A Hunter's Confession

 

 

Awards

 

2010 Book of the Year
Saskatchewan Book Awards

"A Hunter's Confession is a thoughtful and personal meditation on hunting, hunters and the relationships among and between people and animals. It is a beautifully-written and intimate personal journey through an ancient, complex and persistent realm of the human experience."

"Less a confession than a leisurely meditation, Carpenter traces his own evolution from hunter to non-hunter in a thoughtful, rather rueful tone. His continued ambivalence about the pursuit he once loved accurately reflects the sense of uncertainty many of us feel about situations where humans and wildlife collide. The absence of polemics is a big plus. Hunters and non-hunters alike will find themselves learning from his insights."
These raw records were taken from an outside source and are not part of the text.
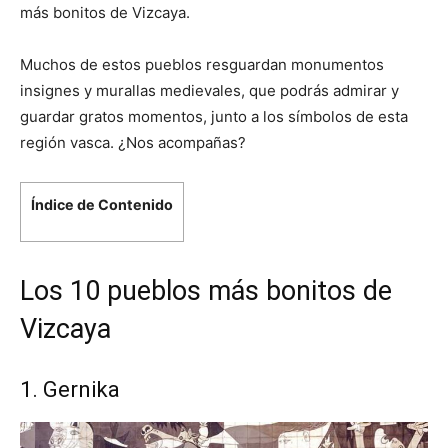
más bonitos de Vizcaya.
Muchos de estos pueblos resguardan monumentos
insignes y murallas medievales, que podrás admirar y
guardar gratos momentos, junto a los símbolos de esta
región vasca. ¿Nos acompañas?
Índice de Contenido
Los 10 pueblos más bonitos de
Vizcaya
1. Gernika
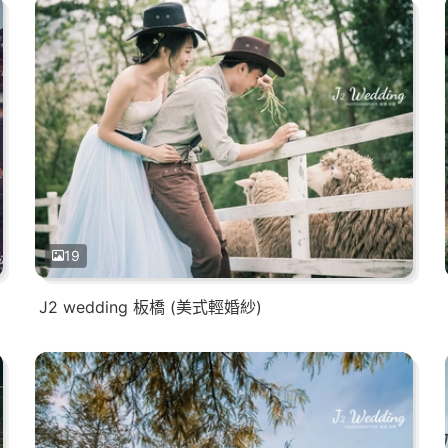
19
J2 wedding 板橋 (美式輕婚紗)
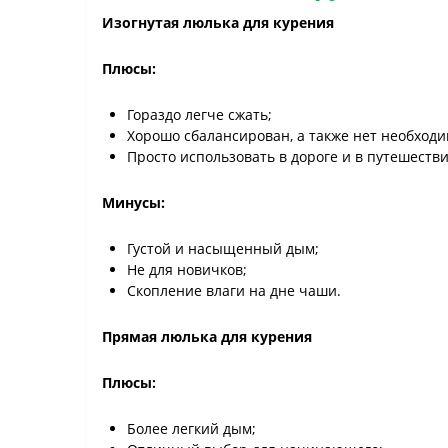
Изогнутая люлька для курения
Плюсы:
Гораздо легче сжать;
Хорошо сбалансирован, а также нет необходи
Просто использовать в дороге и в путешестви
Минусы:
Густой и насыщенный дым;
Не для новичков;
Скопление влаги на дне чаши.
Прямая люлька для курения
Плюсы:
Более легкий дым;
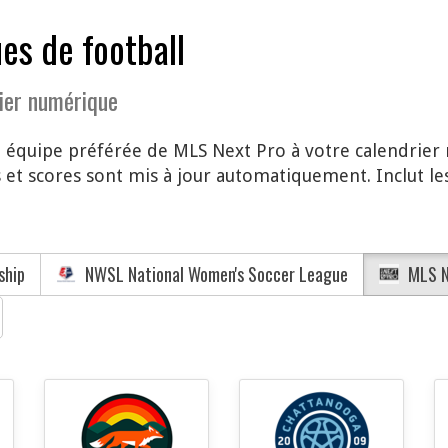
es de football
ier numérique
e équipe préférée de MLS Next Pro à votre calendrier
et scores sont mis à jour automatiquement. Inclut le
ship
NWSL National Women's Soccer League
MLS N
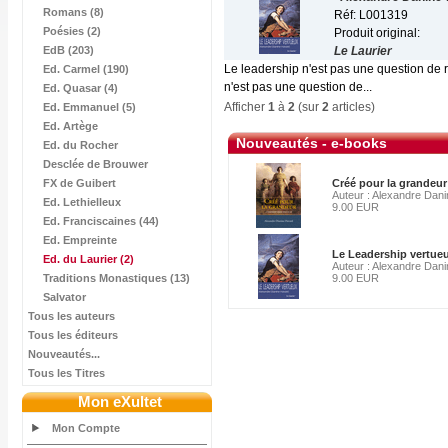
Romans (8)
Réf: L001319
Poésies (2)
Produit original:
EdB (203)
Le Laurier
Le leadership n'est pas une question de ra
Ed. Carmel (190)
n'est pas une question de...
Ed. Quasar (4)
Afficher
1
à
2
(sur
2
articles)
Ed. Emmanuel (5)
Ed. Artège
Nouveautés - e-books
Ed. du Rocher
Desclée de Brouwer
FX de Guibert
Créé pour la grandeur
Auteur : Alexandre Dan
Ed. Lethielleux
9.00 EUR
Ed. Franciscaines (44)
Ed. Empreinte
Le Leadership vertue
Ed. du Laurier
(2)
Auteur : Alexandre Dan
Traditions Monastiques (13)
9.00 EUR
Salvator
Tous les auteurs
Tous les éditeurs
Nouveautés...
Tous les Titres
Mon eXultet
Mon Compte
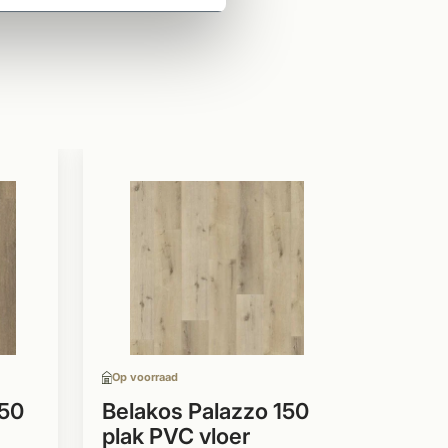
Op voor
Belak
plak 
strok
Plak 
Strok
Op voorraad
In me
lever
250
Belakos Palazzo 150
plak PVC vloer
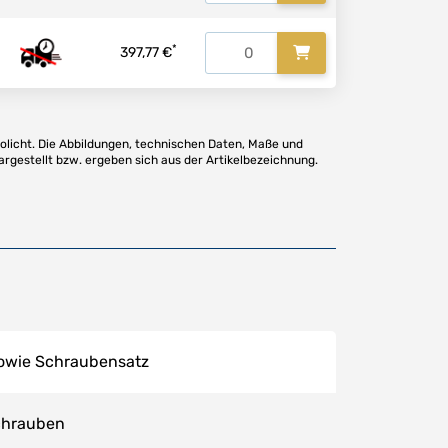
*
397,77 €
olicht. Die Abbildungen, technischen Daten, Maße und
argestellt bzw. ergeben sich aus der Artikelbezeichnung.
sowie Schraubensatz
chrauben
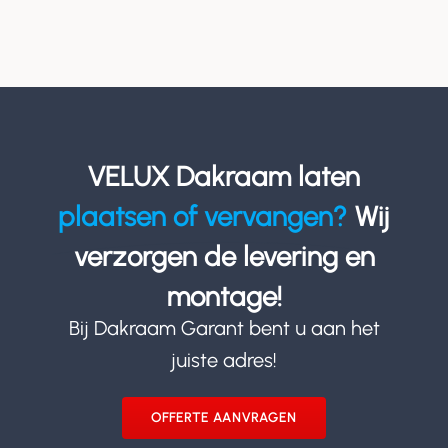
VELUX Dakraam laten
plaatsen of vervangen?
Wij
verzorgen de levering en
montage!
Bij Dakraam Garant bent u aan het
juiste adres!
OFFERTE AANVRAGEN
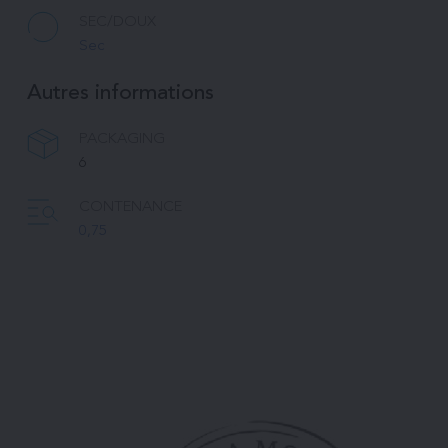
SEC/DOUX
Sec
Autres informations
PACKAGING
6
CONTENANCE
0,75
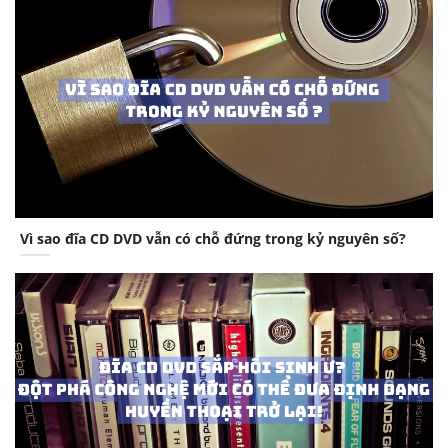
Vì sao đĩa CD DVD vẫn có chỗ đứng trong kỷ nguyên số?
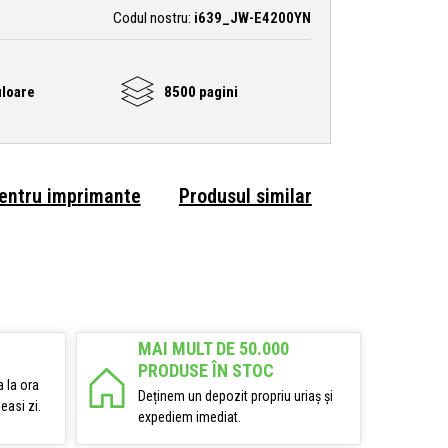
Codul nostru:
i639_JW-E4200YN
loare
8500 pagini
pentru imprimante
Produsul similar
MAI MULT DE 50.000
PRODUSE ÎN STOC
 la ora
Deținem un depozit propriu uriaș și
easi zi.
expediem imediat.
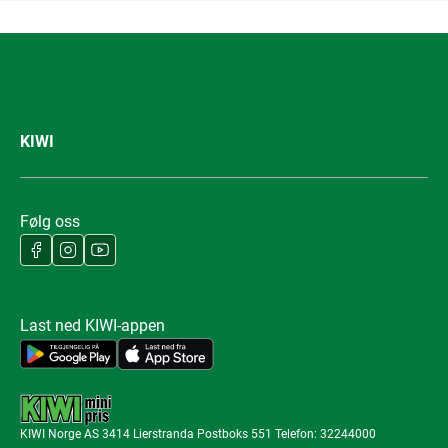
KIWI
Følg oss
Last ned KIWI-appen
KIWI Norge AS 3414 Lierstranda Postboks 551 Telefon: 32244000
"A Hunter's Confession is not only a book about hunting, but a love story to the land and the animals that have graced this particular hunter's life over the past thirty years. It's a bold, beautiful book, a portrait of a passion.'

-2010 Sask Book Awards- Judges comments on A Hunter's Confession

 

Saskatchewan Book Awards 2010 Winner

 

Hunter's Confession wins Sask. book of year

CBC news article >>

 

 

Critical Response

 

"In walks David Carpenter with his gentle, old-fashioned memoir of a hunting life. His narrative is told with comic gusto, his own youth recalled in ... dramatic fashion.... He realizes he has been, for may years, an ambivalent hunter. Doublemindedness crept in and now he aligns himself with how some aboriginal friends approach the hunt. He speaks of a respect for the kill, and an understanding between the animal and the hunter that puts the animal's soul at peace.... Carpenter no longer carries a rifle or a shotgun ... he gave his guns away. He still fishes and he will enthusiastically sit down and eat a meal of wild game shot by someone else.... Perhaps this is the complicated doublemindedness he possesses these days. Competing beliefs that, of course, mirror very closely most of our own less-than-dogmatic ways in the world."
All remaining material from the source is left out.